> _Task objective_:
Go over the lines below, and when one contains the word "Poradnik", copy it.

——

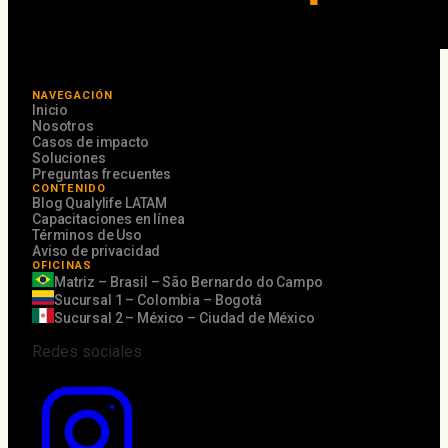
NAVEGACIÓN
Inicio
Nosotros
Casos de impacto
Soluciones
Preguntas frecuentes
CONTENIDO
Blog Qualylife LATAM
Capacitaciones en línea
Términos de Uso
Aviso de privacidad
OFICINAS
Matriz – Brasil – São Bernardo do Campo
Sucursal 1 – Colombia – Bogotá
Sucursal 2 – México – Ciudad de México
Redes sociales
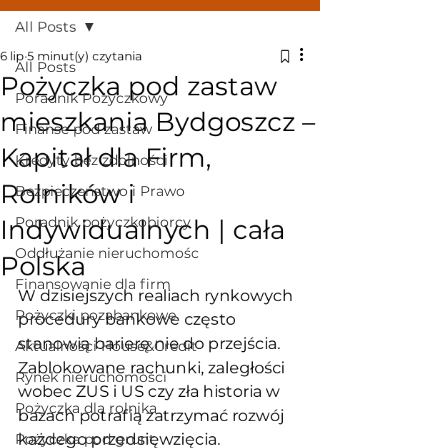
All Posts
6 lip
5 minut(y) czytania
All Posts
Pożyczka pod zastaw
Poradnik Pożyczkowy
mieszkania Bydgoszcz –
Finanse pod zastaw
Kapitał dla Firm,
Kredyty bez zdolności
Rolników i
Bezpieczeństwo i Prawo
Poradnik pożyczkobiorcy
Indywidualnych | cała
Oddłużanie nieruchomośc
Polska
Finansowanie dla firm
W dzisiejszych realiach rynkowych 
Pożyczki pozabankowe
procedury bankowe często 
stanowią barierę nie do przejścia. 
Aktualności House&Credit
Zablokowane rachunki, zaległości 
Rynek nieruchomości
wobec ZUS i US czy zła historia w 
Pożyczka dla rolnika
bazach potrafią zatrzymać rozwój 
Pożyczka pod grunt
każdego przedsięwzięcia. 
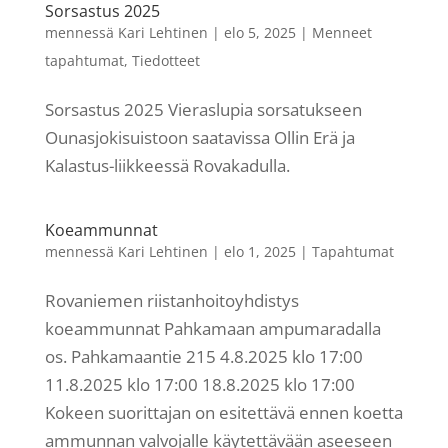
Sorsastus 2025
mennessä
Kari Lehtinen
|
elo 5, 2025
|
Menneet
tapahtumat
,
Tiedotteet
Sorsastus 2025 Vieraslupia sorsatukseen
Ounasjokisuistoon saatavissa Ollin Erä ja
Kalastus-liikkeessä Rovakadulla.
Koeammunnat
mennessä
Kari Lehtinen
|
elo 1, 2025
|
Tapahtumat
Rovaniemen riistanhoitoyhdistys
koeammunnat Pahkamaan ampumaradalla
os. Pahkamaantie 215 4.8.2025 klo 17:00
11.8.2025 klo 17:00 18.8.2025 klo 17:00
Kokeen suorittajan on esitettävä ennen koetta
ammunnan valvojalle käytettävään aseeseen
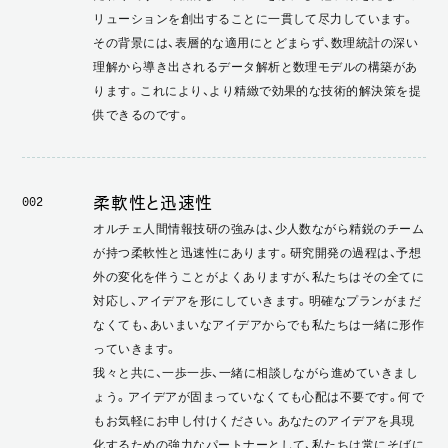
リューションを創出することに一貫して尽力しています。
その背景には、表層的な適用にとどまらず、数理統計の深い
理解から導き出されるデータ解析と数理モデルの構築があ
ります。これにより、より精緻で効果的な技術的解決策を提
供できるのです。
柔軟性と迅速性
002
オルチェ人間情報技研の強みは、少人数ながら精鋭のチーム
が持つ柔軟性と迅速性にあります。研究開発の過程は、予想
外の変化を伴うことがよくありますが、私たちはその全てに
対応し、アイデアを形にしていきます。明確なプランがまだ
なくても、あいまいなアイデアからでも私たちは一緒に形作
っていきます。
我々と共に、一歩一歩、一緒に相談しながら進めていきまし
ょう。アイデアが固まっていなくても心配は不要です。何で
もお気軽にお申し付けください。あなたのアイデアを具現
化するための強力なパートナーとして、私たちは常にそばに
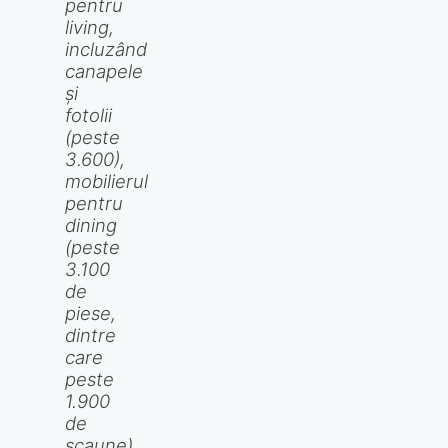
pentru
living,
incluzând
canapele
și
fotolii
(peste
3.600),
mobilierul
pentru
dining
(peste
3.100
de
piese,
dintre
care
peste
1.900
de
scaune),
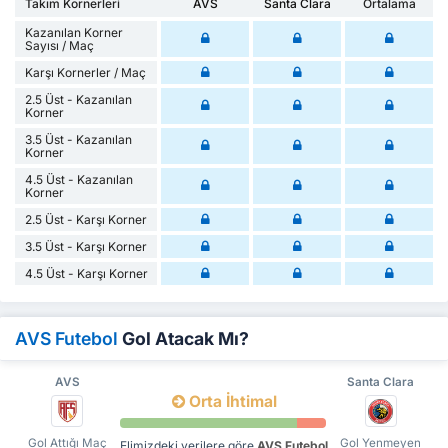
Takım Kornerleri
AVS
Santa Clara
Ortalama
Kazanılan Korner
Sayısı / Maç
Karşı Kornerler / Maç
2.5 Üst - Kazanılan
Korner
3.5 Üst - Kazanılan
Korner
4.5 Üst - Kazanılan
Korner
2.5 Üst - Karşı Korner
3.5 Üst - Karşı Korner
4.5 Üst - Karşı Korner
AVS Futebol
Gol Atacak Mı?
AVS
Santa Clara
Orta İhtimal
Gol Attığı Maç
Gol Yenmeyen
Elimizdeki verilere göre
AVS Futebol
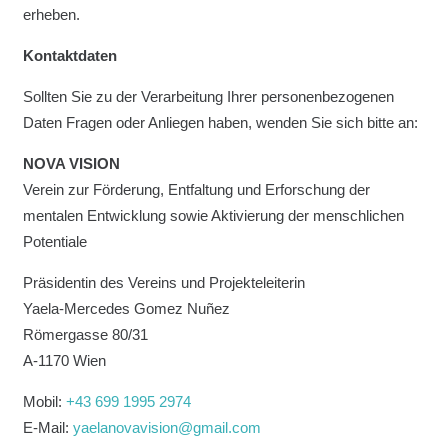
erheben.
Kontaktdaten
Sollten Sie zu der Verarbeitung Ihrer personenbezogenen
Daten Fragen oder Anliegen haben, wenden Sie sich bitte an:
NOVA VISION
Verein zur Förderung, Entfaltung und Erforschung der
mentalen Entwicklung sowie Aktivierung der menschlichen
Potentiale
Präsidentin des Vereins und Projekteleiterin
Yaela-Mercedes Gomez Nuñez
Römergasse 80/31
A-1170 Wien
Mobil:
+43 699 1995 2974
E-Mail:
yaelanovavision@gmail.com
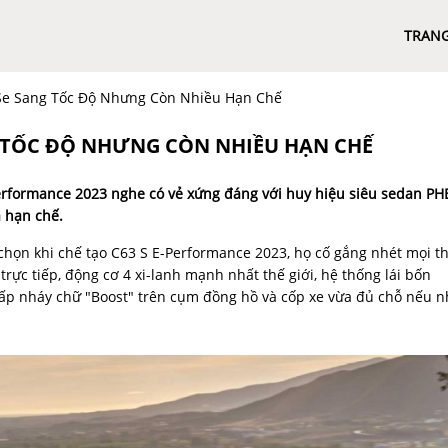
TRAN
 Se Sang Tốc Độ Nhưng Còn Nhiều Hạn Chế
NG TỐC ĐỘ NHƯNG CÒN NHIỀU HẠN CHẾ
erformance 2023 nghe có vẻ xứng đáng với huy hiệu siêu sedan PH
 hạn chế.
họn khi chế tạo C63 S E-Performance 2023, họ cố gắng nhét mọi t
trực tiếp, động cơ 4 xi-lanh mạnh nhất thế giới, hệ thống lái bốn
hấp nháy chữ "Boost" trên cụm đồng hồ và cốp xe vừa đủ chỗ nếu 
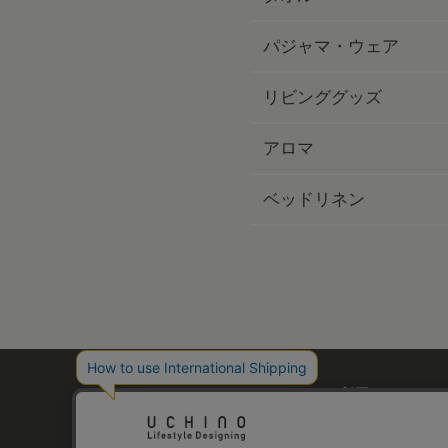
パジャマ・ウェア
リビンググッズ
アロマ
ベッドリネン
ご利用ガイド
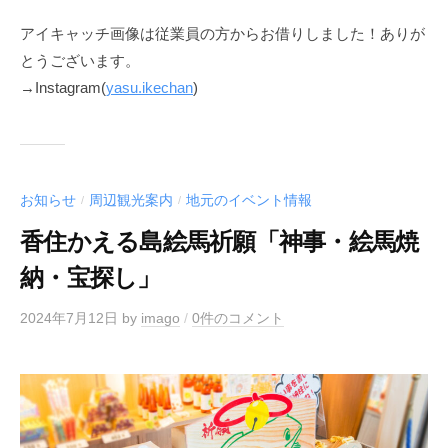
アイキャッチ画像は従業員の方からお借りしました！ありが
とうございます。
→Instagram(
yasu.ikechan
)
お知らせ
周辺観光案内
地元のイベント情報
/
/
香住かえる島絵馬祈願「神事・絵馬焼
納・宝探し」
2024年7月12日
by
imago
/
0件のコメント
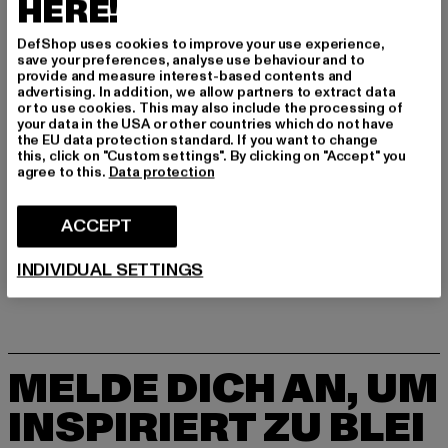
HERE!
Hersteller: Hatline LAB. c o framework studios GmbH |
info@hatline-lab.com
DefShop uses cookies to improve your use experience,
Brendelweg 167 | 27755 Delmenhorst | DE
save your preferences, analyse use behaviour and to
provide and measure interest-based contents and
advertising. In addition, we allow partners to extract data
or to use cookies. This may also include the processing of
GRÖSSE & PASSFORM
your data in the USA or other countries which do not have
the EU data protection standard. If you want to change
this, click on "Custom settings". By clicking on "Accept" you
PFLEGEHINWEISE
agree to this.
Data protection
LIEFERUNG & RÜCKGABE
ACCEPT
INDIVIDUAL SETTINGS
MELDE DICH AN, UM
INSPIRIERT ZU BLEI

——

> _Answer to this problem_:
Poradnik Pożyczkowy
Poradnik pożyczkobiorcy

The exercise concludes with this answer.